Extracted page text data
=-=-=-=-=
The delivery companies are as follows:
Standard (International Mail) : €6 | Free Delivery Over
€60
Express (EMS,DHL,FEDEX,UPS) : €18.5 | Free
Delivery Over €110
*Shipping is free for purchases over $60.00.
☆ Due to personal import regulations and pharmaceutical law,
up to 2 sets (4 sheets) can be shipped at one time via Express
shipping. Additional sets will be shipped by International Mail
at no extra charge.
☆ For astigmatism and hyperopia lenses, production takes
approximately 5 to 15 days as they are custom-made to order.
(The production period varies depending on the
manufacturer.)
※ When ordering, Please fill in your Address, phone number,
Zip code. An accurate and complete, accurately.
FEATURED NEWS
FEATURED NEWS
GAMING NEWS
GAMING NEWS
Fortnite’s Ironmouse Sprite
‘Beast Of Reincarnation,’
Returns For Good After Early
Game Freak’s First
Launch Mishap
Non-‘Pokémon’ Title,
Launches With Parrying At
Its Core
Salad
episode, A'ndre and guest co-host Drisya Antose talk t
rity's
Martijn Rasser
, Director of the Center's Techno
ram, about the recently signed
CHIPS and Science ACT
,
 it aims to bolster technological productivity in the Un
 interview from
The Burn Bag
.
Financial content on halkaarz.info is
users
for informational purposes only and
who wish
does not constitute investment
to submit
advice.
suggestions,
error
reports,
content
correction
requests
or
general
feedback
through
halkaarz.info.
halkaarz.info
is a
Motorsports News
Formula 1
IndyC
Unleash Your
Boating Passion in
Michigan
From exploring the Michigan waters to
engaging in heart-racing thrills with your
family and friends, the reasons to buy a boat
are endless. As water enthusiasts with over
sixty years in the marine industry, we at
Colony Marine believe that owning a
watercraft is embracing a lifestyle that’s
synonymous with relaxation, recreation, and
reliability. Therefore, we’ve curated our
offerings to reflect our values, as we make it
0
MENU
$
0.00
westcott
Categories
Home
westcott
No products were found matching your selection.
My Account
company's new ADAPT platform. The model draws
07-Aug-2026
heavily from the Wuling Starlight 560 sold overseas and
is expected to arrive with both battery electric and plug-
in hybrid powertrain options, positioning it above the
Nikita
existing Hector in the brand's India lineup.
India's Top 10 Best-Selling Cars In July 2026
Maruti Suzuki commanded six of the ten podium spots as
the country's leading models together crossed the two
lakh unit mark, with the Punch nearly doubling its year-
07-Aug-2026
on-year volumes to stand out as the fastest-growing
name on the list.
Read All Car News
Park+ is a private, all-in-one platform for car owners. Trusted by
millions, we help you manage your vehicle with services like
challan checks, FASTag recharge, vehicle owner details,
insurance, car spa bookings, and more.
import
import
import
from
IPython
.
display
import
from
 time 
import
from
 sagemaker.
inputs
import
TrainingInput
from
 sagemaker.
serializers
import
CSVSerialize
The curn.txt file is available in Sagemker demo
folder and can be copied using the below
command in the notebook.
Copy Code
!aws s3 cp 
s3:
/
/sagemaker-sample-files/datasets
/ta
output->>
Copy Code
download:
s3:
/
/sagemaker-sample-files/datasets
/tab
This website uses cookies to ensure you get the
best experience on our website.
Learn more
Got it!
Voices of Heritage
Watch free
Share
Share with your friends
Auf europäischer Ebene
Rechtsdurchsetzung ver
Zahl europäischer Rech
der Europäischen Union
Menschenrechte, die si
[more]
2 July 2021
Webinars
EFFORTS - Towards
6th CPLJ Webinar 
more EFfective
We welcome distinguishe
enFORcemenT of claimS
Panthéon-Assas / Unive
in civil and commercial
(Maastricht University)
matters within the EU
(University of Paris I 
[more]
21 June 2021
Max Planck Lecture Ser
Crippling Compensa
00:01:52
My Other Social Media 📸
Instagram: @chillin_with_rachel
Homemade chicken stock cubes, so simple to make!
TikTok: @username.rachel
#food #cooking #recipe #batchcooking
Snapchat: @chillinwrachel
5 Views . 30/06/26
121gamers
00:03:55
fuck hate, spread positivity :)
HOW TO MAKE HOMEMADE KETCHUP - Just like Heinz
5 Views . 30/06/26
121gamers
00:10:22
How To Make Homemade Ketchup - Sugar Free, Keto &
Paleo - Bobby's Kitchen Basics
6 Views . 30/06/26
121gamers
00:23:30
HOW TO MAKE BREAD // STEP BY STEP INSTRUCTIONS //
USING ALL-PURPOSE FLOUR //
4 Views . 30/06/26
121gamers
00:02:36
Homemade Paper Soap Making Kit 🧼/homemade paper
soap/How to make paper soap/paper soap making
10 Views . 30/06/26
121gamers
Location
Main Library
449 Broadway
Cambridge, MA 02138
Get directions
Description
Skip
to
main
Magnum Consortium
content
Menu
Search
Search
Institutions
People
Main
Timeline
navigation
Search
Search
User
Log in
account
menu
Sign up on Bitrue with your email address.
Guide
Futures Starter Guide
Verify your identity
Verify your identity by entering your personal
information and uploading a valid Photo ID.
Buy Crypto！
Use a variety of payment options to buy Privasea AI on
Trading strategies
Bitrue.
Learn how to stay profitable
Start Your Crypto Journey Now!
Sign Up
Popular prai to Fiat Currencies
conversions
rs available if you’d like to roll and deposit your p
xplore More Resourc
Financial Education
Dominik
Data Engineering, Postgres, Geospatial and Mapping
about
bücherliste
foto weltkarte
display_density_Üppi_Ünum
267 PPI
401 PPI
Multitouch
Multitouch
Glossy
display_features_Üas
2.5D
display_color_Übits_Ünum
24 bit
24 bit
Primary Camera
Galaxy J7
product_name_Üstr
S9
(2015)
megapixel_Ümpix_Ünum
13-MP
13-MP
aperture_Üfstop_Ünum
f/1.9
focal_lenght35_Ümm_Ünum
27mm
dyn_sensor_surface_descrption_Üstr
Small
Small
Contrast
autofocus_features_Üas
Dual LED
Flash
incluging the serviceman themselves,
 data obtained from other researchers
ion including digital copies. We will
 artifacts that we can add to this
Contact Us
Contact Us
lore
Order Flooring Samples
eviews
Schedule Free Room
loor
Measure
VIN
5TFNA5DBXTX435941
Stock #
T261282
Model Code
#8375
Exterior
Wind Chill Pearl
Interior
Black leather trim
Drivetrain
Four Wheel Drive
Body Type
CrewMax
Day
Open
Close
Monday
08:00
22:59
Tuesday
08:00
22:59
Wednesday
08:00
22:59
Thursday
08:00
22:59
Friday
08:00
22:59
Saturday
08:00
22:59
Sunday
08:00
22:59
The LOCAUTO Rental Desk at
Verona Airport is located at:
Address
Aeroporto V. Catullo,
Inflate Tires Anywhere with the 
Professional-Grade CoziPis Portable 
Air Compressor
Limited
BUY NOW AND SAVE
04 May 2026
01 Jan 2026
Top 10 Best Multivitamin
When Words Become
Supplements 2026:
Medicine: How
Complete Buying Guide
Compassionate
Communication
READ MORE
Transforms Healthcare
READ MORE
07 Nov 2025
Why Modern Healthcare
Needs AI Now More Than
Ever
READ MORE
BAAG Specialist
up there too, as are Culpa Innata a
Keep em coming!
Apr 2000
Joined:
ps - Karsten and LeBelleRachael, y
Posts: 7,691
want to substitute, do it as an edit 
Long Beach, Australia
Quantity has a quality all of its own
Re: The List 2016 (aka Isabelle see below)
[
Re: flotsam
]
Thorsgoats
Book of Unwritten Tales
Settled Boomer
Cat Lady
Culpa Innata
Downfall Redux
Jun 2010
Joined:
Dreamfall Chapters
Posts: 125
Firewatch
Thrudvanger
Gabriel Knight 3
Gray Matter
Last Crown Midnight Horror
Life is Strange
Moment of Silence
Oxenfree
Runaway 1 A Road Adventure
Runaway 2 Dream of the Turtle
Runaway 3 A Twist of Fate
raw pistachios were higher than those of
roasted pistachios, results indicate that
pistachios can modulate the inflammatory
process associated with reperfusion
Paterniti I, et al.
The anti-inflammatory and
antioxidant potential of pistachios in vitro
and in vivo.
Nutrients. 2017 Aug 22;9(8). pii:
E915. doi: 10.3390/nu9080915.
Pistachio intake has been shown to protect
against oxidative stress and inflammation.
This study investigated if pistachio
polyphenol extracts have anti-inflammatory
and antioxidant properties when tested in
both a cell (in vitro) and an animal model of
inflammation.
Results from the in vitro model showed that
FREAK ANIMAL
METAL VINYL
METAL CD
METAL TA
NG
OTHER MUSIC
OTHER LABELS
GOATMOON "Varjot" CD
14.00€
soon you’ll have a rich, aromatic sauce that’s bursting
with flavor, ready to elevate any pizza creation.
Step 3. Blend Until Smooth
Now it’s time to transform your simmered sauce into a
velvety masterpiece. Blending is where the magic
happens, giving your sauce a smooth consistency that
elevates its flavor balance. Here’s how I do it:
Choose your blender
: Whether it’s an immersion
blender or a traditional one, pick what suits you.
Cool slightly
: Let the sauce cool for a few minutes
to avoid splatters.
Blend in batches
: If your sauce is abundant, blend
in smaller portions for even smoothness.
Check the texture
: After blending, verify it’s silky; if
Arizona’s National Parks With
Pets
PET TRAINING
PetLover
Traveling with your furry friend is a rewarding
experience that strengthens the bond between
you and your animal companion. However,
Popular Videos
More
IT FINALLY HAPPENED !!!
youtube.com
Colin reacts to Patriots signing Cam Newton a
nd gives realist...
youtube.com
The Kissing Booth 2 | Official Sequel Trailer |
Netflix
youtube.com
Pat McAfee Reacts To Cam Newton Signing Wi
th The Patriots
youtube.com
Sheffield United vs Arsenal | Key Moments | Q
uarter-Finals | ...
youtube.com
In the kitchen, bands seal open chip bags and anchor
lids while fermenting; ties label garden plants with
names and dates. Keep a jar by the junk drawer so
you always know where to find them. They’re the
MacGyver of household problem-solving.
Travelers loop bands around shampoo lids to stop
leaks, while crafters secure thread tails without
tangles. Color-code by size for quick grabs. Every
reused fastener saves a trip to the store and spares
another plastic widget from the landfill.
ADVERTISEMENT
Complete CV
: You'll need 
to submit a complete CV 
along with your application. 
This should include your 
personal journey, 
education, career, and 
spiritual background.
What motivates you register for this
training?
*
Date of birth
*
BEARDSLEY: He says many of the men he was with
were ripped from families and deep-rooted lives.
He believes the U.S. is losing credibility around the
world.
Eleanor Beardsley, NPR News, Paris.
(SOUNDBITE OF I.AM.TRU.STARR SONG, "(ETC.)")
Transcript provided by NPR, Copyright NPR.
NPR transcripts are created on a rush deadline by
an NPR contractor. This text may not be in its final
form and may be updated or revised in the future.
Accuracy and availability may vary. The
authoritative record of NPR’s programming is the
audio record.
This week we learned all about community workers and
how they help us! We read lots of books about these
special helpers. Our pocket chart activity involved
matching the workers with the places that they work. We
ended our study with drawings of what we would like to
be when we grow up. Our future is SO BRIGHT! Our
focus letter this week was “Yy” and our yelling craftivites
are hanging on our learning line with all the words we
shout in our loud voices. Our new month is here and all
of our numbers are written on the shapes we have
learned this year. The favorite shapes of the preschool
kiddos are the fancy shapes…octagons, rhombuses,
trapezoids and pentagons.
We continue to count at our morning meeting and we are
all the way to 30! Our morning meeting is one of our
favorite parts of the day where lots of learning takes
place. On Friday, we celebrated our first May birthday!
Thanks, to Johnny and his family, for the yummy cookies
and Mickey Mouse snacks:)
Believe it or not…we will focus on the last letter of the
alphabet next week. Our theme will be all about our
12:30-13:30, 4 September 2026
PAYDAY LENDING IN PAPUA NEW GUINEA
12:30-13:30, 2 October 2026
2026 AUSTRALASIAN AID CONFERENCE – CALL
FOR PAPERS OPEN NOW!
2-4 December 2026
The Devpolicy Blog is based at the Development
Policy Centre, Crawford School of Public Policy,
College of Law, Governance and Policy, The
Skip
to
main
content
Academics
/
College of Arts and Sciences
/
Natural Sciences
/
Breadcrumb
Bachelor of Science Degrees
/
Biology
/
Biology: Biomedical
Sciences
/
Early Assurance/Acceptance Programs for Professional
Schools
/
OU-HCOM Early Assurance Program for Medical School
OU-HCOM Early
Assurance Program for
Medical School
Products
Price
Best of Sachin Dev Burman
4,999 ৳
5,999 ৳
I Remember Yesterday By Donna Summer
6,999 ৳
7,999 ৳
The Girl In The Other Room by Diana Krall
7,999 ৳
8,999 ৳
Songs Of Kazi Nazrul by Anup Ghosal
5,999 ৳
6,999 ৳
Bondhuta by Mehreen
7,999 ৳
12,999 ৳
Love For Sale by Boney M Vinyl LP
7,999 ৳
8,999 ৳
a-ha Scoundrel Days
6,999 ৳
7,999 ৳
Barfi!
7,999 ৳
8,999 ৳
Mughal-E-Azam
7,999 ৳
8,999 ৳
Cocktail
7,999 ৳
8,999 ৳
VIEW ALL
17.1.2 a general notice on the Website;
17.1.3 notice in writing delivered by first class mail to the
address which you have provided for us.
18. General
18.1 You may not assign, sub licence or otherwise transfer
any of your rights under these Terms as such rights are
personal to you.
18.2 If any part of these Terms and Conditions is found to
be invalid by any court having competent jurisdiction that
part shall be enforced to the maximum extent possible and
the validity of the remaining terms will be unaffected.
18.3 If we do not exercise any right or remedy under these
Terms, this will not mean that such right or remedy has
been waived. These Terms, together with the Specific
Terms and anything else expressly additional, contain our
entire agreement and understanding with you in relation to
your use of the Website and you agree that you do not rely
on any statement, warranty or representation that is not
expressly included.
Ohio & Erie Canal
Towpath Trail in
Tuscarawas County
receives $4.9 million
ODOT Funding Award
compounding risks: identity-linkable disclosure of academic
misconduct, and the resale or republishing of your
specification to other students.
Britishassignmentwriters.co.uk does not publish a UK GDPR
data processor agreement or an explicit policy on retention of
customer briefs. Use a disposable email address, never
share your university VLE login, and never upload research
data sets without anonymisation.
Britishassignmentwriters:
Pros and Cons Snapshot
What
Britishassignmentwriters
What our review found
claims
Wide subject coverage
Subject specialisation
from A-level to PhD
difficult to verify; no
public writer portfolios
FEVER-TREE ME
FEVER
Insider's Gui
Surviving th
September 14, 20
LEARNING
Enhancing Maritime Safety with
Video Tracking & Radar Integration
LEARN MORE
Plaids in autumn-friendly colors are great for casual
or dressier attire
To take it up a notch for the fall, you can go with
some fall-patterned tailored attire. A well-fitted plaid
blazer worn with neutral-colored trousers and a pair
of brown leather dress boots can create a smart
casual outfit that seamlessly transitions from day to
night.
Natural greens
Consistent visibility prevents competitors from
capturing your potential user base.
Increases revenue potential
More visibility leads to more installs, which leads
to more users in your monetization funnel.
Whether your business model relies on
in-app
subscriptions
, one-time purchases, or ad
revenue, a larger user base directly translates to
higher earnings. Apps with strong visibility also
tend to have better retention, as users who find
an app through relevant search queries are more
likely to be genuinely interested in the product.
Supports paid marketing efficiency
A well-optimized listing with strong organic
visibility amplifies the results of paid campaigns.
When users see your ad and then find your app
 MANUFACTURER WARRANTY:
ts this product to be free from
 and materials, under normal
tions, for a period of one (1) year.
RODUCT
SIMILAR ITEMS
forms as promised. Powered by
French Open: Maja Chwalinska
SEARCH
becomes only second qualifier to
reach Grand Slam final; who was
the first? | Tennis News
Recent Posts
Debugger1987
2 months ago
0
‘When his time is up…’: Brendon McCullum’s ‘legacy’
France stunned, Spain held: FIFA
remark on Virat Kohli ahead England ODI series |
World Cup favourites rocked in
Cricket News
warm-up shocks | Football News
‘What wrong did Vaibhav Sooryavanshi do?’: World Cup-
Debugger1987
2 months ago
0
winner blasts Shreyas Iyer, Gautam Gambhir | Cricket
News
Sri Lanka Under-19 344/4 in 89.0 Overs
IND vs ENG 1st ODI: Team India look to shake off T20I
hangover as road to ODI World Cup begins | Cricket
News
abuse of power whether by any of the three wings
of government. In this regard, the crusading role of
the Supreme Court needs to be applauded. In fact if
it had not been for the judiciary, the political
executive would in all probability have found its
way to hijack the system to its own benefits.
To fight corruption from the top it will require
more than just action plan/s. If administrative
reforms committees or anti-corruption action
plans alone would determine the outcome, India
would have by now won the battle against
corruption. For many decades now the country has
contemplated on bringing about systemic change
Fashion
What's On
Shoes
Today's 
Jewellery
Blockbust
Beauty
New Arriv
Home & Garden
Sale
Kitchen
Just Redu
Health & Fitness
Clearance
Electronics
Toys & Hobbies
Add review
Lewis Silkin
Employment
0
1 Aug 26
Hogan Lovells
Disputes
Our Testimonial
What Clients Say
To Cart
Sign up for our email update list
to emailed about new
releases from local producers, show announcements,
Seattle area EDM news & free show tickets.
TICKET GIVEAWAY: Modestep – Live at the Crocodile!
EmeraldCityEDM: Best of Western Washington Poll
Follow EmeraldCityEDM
=-=-=-=-=
Exercise directions: Your response should hold the lines from the first line of the entries above through the line with "family and friends, the reasons to buy a boat", each retyped exactly, and nothing else.

Written answer:
The delivery companies are as follows:
Standard (International Mail) : €6 | Free Delivery Over
€60
Express (EMS,DHL,FEDEX,UPS) : €18.5 | Free
Delivery Over €110
*Shipping is free for purchases over $60.00.
☆ Due to personal import regulations and pharmaceutical law,
up to 2 sets (4 sheets) can be shipped at one time via Express
shipping. Additional sets will be shipped by International Mail
at no extra charge.
☆ For astigmatism and hyperopia lenses, production takes
approximately 5 to 15 days as they are custom-made to order.
(The production period varies depending on the
manufacturer.)
※ When ordering, Please fill in your Address, phone number,
Zip code. An accurate and complete, accurately.
FEATURED NEWS
FEATURED NEWS
GAMING NEWS
GAMING NEWS
Fortnite’s Ironmouse Sprite
‘Beast Of Reincarnation,’
Returns For Good After Early
Game Freak’s First
Launch Mishap
Non-‘Pokémon’ Title,
Launches With Parrying At
Its Core
Salad
episode, A'ndre and guest co-host Drisya Antose talk t
rity's
Martijn Rasser
, Director of the Center's Techno
ram, about the recently signed
CHIPS and Science ACT
,
 it aims to bolster technological productivity in the Un
 interview from
The Burn Bag
.
Financial content on halkaarz.info is
users
for informational purposes only and
who wish
does not constitute investment
to submit
advice.
suggestions,
error
reports,
content
correction
requests
or
general
feedback
through
halkaarz.info.
halkaarz.info
is a
Motorsports News
Formula 1
IndyC
Unleash Your
Boating Passion in
Michigan
From exploring the Michigan waters to
engaging in heart-racing thrills with your
family and friends, the reasons to buy a boat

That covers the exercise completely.